Photographer didn't want to be named
An investigation is under way after bags of rubbish were dumped in a village.
Eleven bin bags were containing household waste were found on the playing field car park at Clenchwarton. Villagers are hopeful the cuplrit might be traced from an envelope containing the names and address of two women living in King’s Lynn found in one of the bags, although it is not known whether they were responsible.
One said: “We have moved the bags and stacked them by the litter bin in order to clear the eyesore for when mums want to park there this afternoon.
“It’s a really frustrating situation especially as I have found an envelope with a name and address.
“One can only hope that somebody will investigate and the perpetrators will be brought to justice.”
A West Norfolk council spokesman said while it couldn’t remove the waste, it could investigate.
“Clenchwarton Playing Field car park is owned by the parish council and is private land,” she added. “The borough council cannot enter private land to clear fly tipping, even under invite.
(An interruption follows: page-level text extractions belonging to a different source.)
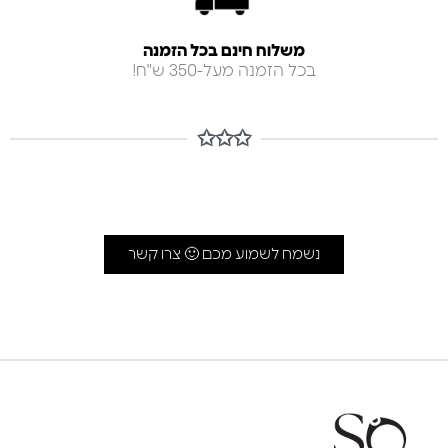
משלוח חינם בכל הזמנה
בכל הזמנה מעל-350 ש"ח!
✩✩✩
נשמח לשמוע מכם 🙂 צרו קשר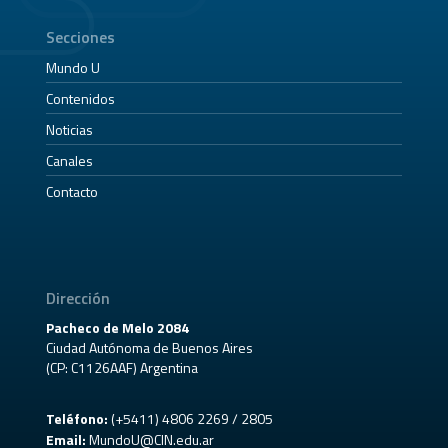
Secciones
Mundo U
Contenidos
Noticias
Canales
Contacto
Dirección
Pacheco de Melo 2084
Ciudad Autónoma de Buenos Aires
(CP: C1126AAF) Argentina
Teléfono:
(+5411) 4806 2269 / 2805
Email:
MundoU@CIN.edu.ar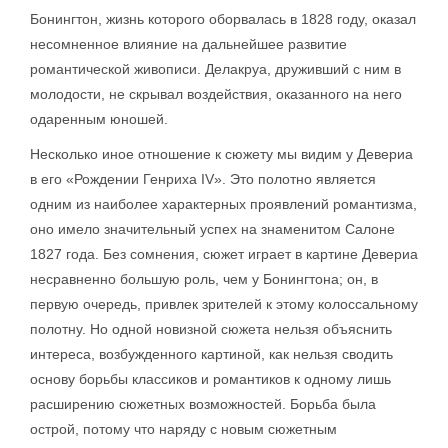
Бонингтон, жизнь которого оборвалась в 1828 году, оказал
несомненное влияние на дальнейшее развитие
романтической живописи. Делакруа, друживший с ним в
молодости, не скрывал воздействия, оказанного на него
одаренным юношей.
Несколько иное отношение к сюжету мы видим у Девериа
в его «Рождении Генриха IV». Это полотно является
одним из наиболее характерных проявлений романтизма,
оно имело значительный успех на знаменитом Салоне
1827 года. Без сомнения, сюжет играет в картине Девериа
несравненно большую роль, чем у Бонингтона; он, в
первую очередь, привлек зрителей к этому колоссальному
полотну. Но одной новизной сюжета нельзя объяснить
интереса, возбужденного картиной, как нельзя сводить
основу борьбы классиков и романтиков к одному лишь
расширению сюжетных возможностей. Борьба была
острой, потому что наряду с новым сюжетным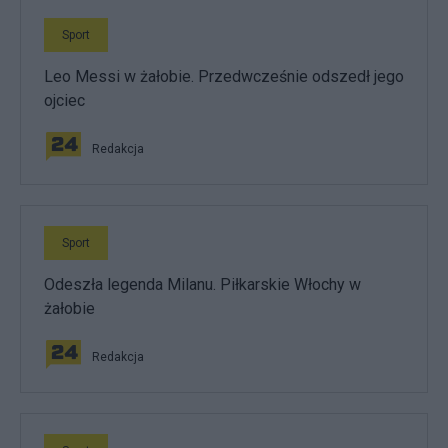
Sport
Leo Messi w żałobie. Przedwcześnie odszedł jego
ojciec
Redakcja
Sport
Odeszła legenda Milanu. Piłkarskie Włochy w
żałobie
Redakcja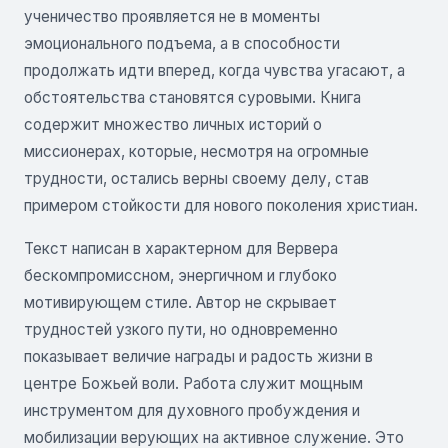
ученичество проявляется не в моменты
эмоционального подъема, а в способности
продолжать идти вперед, когда чувства угасают, а
обстоятельства становятся суровыми. Книга
содержит множество личных историй о
миссионерах, которые, несмотря на огромные
трудности, остались верны своему делу, став
примером стойкости для нового поколения христиан.
Текст написан в характерном для Вервера
бескомпромиссном, энергичном и глубоко
мотивирующем стиле. Автор не скрывает
трудностей узкого пути, но одновременно
показывает величие награды и радость жизни в
центре Божьей воли. Работа служит мощным
инструментом для духовного пробуждения и
мобилизации верующих на активное служение. Это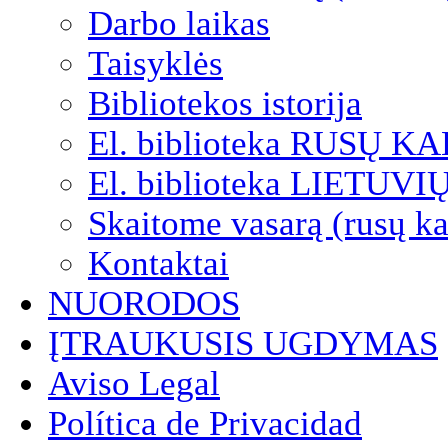
Darbo laikas
Taisyklės
Bibliotekos istorija
El. biblioteka RUSŲ K
El. biblioteka LIETUV
Skaitome vasarą (rusų ka
Kontaktai
NUORODOS
ĮTRAUKUSIS UGDYMAS
Aviso Legal
Política de Privacidad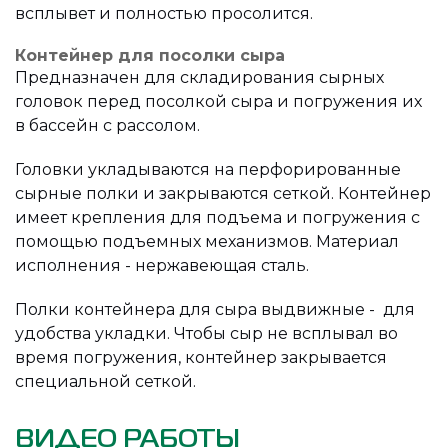
всплывет и полностью просолится.
Контейнер для посолки сыра
Предназначен для складирования сырных
головок перед посолкой сыра и погружения их
в бассейн с рассолом.
Головки укладываются на перфорированные
сырные полки и закрываются сеткой. Контейнер
имеет крепления для подъема и погружения с
помощью подъемных механизмов. Материал
исполнения - нержавеющая сталь.
Полки контейнера для сыра выдвижные - для
удобства укладки. Чтобы сыр не всплывал во
время погружения, контейнер закрывается
специальной сеткой.
ВИДЕО РАБОТЫ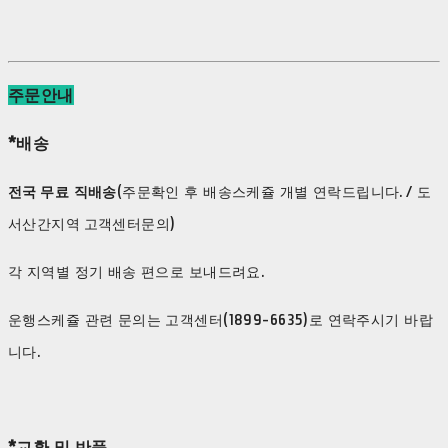
주문안내
*배송
전국 무료 직배송
(주문확인 후 배송스케쥴 개별 연락드립니다. / 도
서산간지역 고객센터문의)
각 지역별 정기 배송 편으로 보내드려요.
운행스케쥴 관련 문의는 고객센터(1899-6635)로 연락주시기 바랍
니다.
*교환 및 반품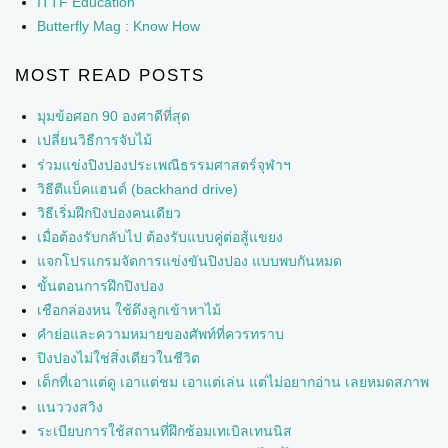
ITTF Education
Butterfly Mag : Know How
MOST READ POSTS
มุมข้อศอก 90 องศาดีที่สุด
เปลี่ยนวิธีการจับไม้
ร่วมแข่งปิงปองประเพณีธรรมศาสตร์จุฬาฯ
วิธีตีแบ็คแฮนด์ (backhand drive)
วิธีเริ่มฝึกปิงปองคนเดียว
เมื่อต้องรับกลับไป ต้องรับแบบคู่ต่อสู้แขยง
แจกโปรแกรมจัดการแข่งขันปิงปอง แบบพบกันหมด
ขั้นตอนการฝึกปิงปอง
เชือกล่องหน ใช้ดึงลูกเข้าหาไม้
คำย่อและความหมายของศัพท์ที่ควรทราบ
ปิงปองไม่ใช่สิ่งเดียวในชีวิต
เด็กที่เอาแต่ดู เอาแต่ชม เอาแต่เล่น แต่ไม่อยากอ่าน เลยหมดสภาพ
แนววงสวิง
ระเบียบการใช้สถานที่ฝึกซ้อมเทเบิลเทนนิส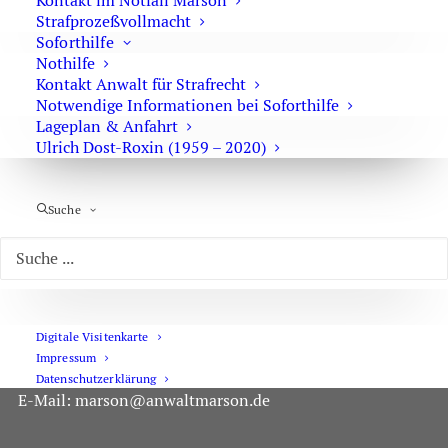
Kontakt im Notfall Marson
Hausdurchsuchungen):
Strafprozeßvollmacht
0171 65 43 669
Soforthilfe
Nothilfe
Sie erreichen die Anwaltskanzlei an den
Kontakt Anwalt für Strafrecht
Notwendige Informationen bei Soforthilfe
Wochentagen über das Sekretariat.
Lageplan & Anfahrt
Die Sekretärinnen sind zur Verschwiegenheit
Ulrich Dost-Roxin (1959 – 2020)
verpflichtet. Erforderliche Erstinformationen
können Sie ihnen anvertrauen.
Suche
Rechtsanwalt Oliver Marson
Adresse: Kurfürstendamm 66, 10707 Berlin
Digitale Visitenkarte
Telefon:
+49 30 720 22 970
Impressum
Fax +49 30 720 22 771
Datenschutzerklärung
E-Mail:
marson@anwaltmarson.de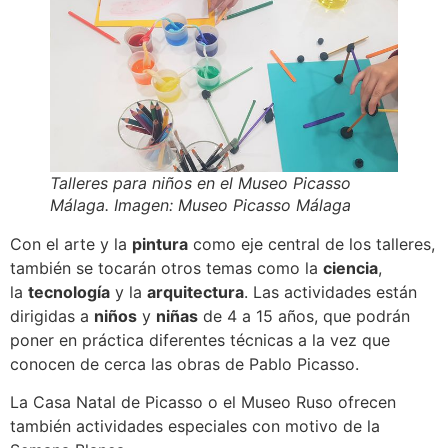
Talleres para niños en el Museo Picasso
Málaga. Imagen: Museo Picasso Málaga
Con el arte y la
pintura
como eje central de los talleres,
también se tocarán otros temas como la
ciencia
,
la
tecnología
y la
arquitectura
. Las actividades están
dirigidas a
niños
y
niñas
de 4 a 15 años, que podrán
poner en práctica diferentes técnicas a la vez que
conocen de cerca las obras de Pablo Picasso.
La Casa Natal de Picasso o el Museo Ruso ofrecen
también actividades especiales con motivo de la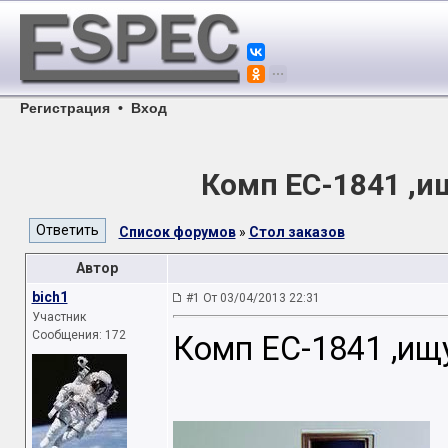
Регистрация
•
Вход
Комп ЕС-1841 ,ищ
Список форумов
»
Стол заказов
Автор
bich1
#1 От 03/04/2013 22:31
Участник
Сообщения: 172
Комп ЕС-1841 ,ищу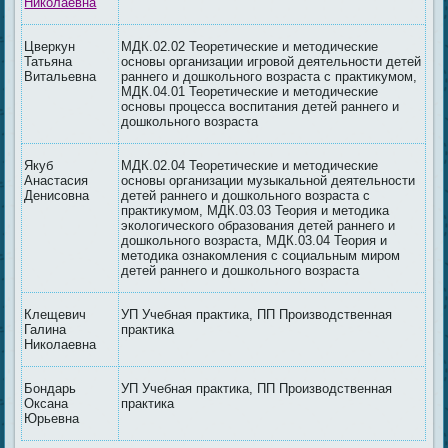
Николаевна
Цверкун
МДК.02.02 Теоретические и методические
Татьяна
основы организации игровой деятельности детей
Витальевна
раннего и дошкольного возраста с практикумом,
МДК.04.01 Теоретические и методические
основы процесса воспитания детей раннего и
дошкольного возраста
Якуб
МДК.02.04 Теоретические и методические
Анастасия
основы организации музыкальной деятельности
Денисовна
детей раннего и дошкольного возраста с
практикумом, МДК.03.03 Теория и методика
экологического образования детей раннего и
дошкольного возраста, МДК.03.04 Теория и
методика ознакомления с социальным миром
детей раннего и дошкольного возраста
Клещевич
УП Учебная практика, ПП Производственная
Галина
практика
Николаевна
Бондарь
УП Учебная практика, ПП Производственная
Оксана
практика
Юрьевна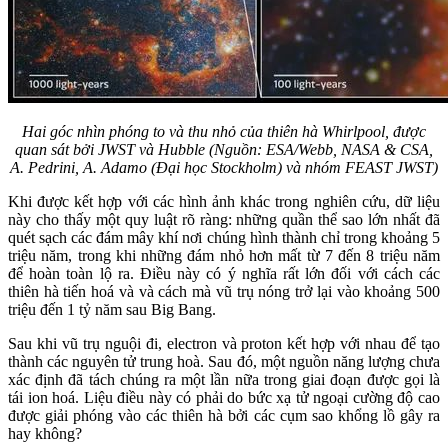
Hai góc nhìn phóng to và thu nhỏ của thiên hà Whirlpool, được
quan sát bởi JWST và Hubble (Nguồn: ESA/Webb, NASA & CSA,
A. Pedrini, A. Adamo (Đại học Stockholm) và nhóm FEAST JWST)
Khi được kết hợp với các hình ảnh khác trong nghiên cứu, dữ liệu
này cho thấy một quy luật rõ ràng: những quần thể sao lớn nhất đã
quét sạch các đám mây khí nơi chúng hình thành chỉ trong khoảng 5
triệu năm, trong khi những đám nhỏ hơn mất từ 7 đến 8 triệu năm
để hoàn toàn lộ ra. Điều này có ý nghĩa rất lớn đối với cách các
thiên hà tiến hoá và và cách mà vũ trụ nóng trở lại vào khoảng 500
triệu đến 1 tỷ năm sau Big Bang.
Sau khi vũ trụ nguội đi, electron và proton kết hợp với nhau để tạo
thành các nguyên tử trung hoà. Sau đó, một nguồn năng lượng chưa
xác định đã tách chúng ra một lần nữa trong giai đoạn được gọi là
tái ion hoá. Liệu điều này có phải do bức xạ tử ngoại cường độ cao
được giải phóng vào các thiên hà bởi các cụm sao khổng lồ gây ra
hay không?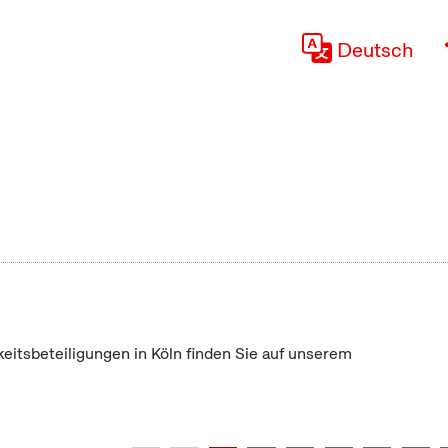
Deutsch
keitsbeteiligungen in Köln finden Sie auf unserem
"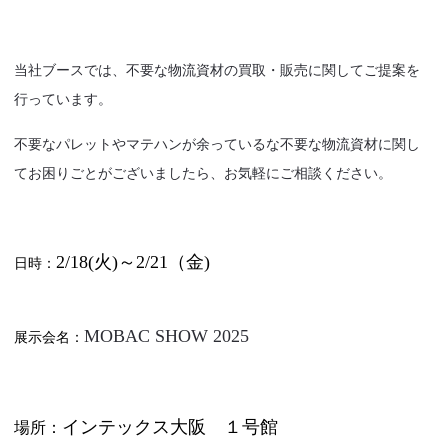
当社ブースでは、不要な物流資材の買取・販売に関してご提案を
行っています。
不要なパレットやマテハンが余っているな不要な物流資材に関し
てお困りごとがございましたら、お気軽にご相談ください。
2
/18(火)～2/21（金
)
日時：
MOBAC SHOW 2025
展示会名：
インテックス大阪
１号館
場所：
This applies to all land owners in the borough.
“The clearance and legal disposal of the fly tipped waste is the responsibility of the land owner.
“Our community safety and neighbourhood nuisance team will investigate the incident, to try and determine how the waste came to be dumped on this land. Any action taken will depend on the outcome of the investigation, but the enforcement options available to us range from warnings, cautions, fixed penalty notices, and prosecutions.”
Earlier this year, councillors voted to bring in £200 fixed penalty fines for people who dump small amounts of non-hazardous waste.
MORE - Fly tippers in West Norfolk face £200 fixed penalty fines
It came after fly-tipping topped the list of complaints at a public meeting on rural crime.
Figures released by the Department of Environment, Food and Rural Affairs (Defra) show that in 2015-16 there were more than 100,000 incidents of fly-tipping across the East Anglia region.
But the Country Land and Business Association (CLA) which represents landowners, farmers and rural businesses, says that the figure does not reflect the true scale of the crime.